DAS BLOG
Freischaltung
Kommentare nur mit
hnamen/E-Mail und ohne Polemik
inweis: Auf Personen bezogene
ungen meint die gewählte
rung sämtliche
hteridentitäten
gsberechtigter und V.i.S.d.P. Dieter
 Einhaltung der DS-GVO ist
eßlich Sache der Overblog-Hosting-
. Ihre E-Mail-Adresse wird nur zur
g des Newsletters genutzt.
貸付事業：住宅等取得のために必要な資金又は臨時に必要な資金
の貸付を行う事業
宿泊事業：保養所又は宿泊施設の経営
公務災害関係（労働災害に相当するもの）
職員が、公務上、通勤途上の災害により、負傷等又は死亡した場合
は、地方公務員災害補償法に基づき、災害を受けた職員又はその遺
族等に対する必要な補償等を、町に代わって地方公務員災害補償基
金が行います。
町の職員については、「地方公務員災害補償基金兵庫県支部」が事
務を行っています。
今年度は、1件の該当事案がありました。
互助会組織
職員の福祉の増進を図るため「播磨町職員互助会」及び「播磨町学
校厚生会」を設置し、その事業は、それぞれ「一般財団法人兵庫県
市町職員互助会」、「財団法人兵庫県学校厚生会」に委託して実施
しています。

※ ※ ※

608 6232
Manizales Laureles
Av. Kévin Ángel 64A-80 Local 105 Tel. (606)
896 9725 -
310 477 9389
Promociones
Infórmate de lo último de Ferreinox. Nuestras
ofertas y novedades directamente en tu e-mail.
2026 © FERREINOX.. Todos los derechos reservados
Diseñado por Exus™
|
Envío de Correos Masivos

※ ※ ※

Send back exactly the lines of the listing above starting at the one with "gsberechtigter und V.i.S.d.P. Dieter" and ending at the one with "職員の福祉の増進を図るため「播磨町職員互助会」及び「播磨町学", inclusive, and no others.

> [Reply]:
gsberechtigter und V.i.S.d.P. Dieter
 Einhaltung der DS-GVO ist
eßlich Sache der Overblog-Hosting-
. Ihre E-Mail-Adresse wird nur zur
g des Newsletters genutzt.
貸付事業：住宅等取得のために必要な資金又は臨時に必要な資金
の貸付を行う事業
宿泊事業：保養所又は宿泊施設の経営
公務災害関係（労働災害に相当するもの）
職員が、公務上、通勤途上の災害により、負傷等又は死亡した場合
は、地方公務員災害補償法に基づき、災害を受けた職員又はその遺
族等に対する必要な補償等を、町に代わって地方公務員災害補償基
金が行います。
町の職員については、「地方公務員災害補償基金兵庫県支部」が事
務を行っています。
今年度は、1件の該当事案がありました。
互助会組織
職員の福祉の増進を図るため「播磨町職員互助会」及び「播磨町学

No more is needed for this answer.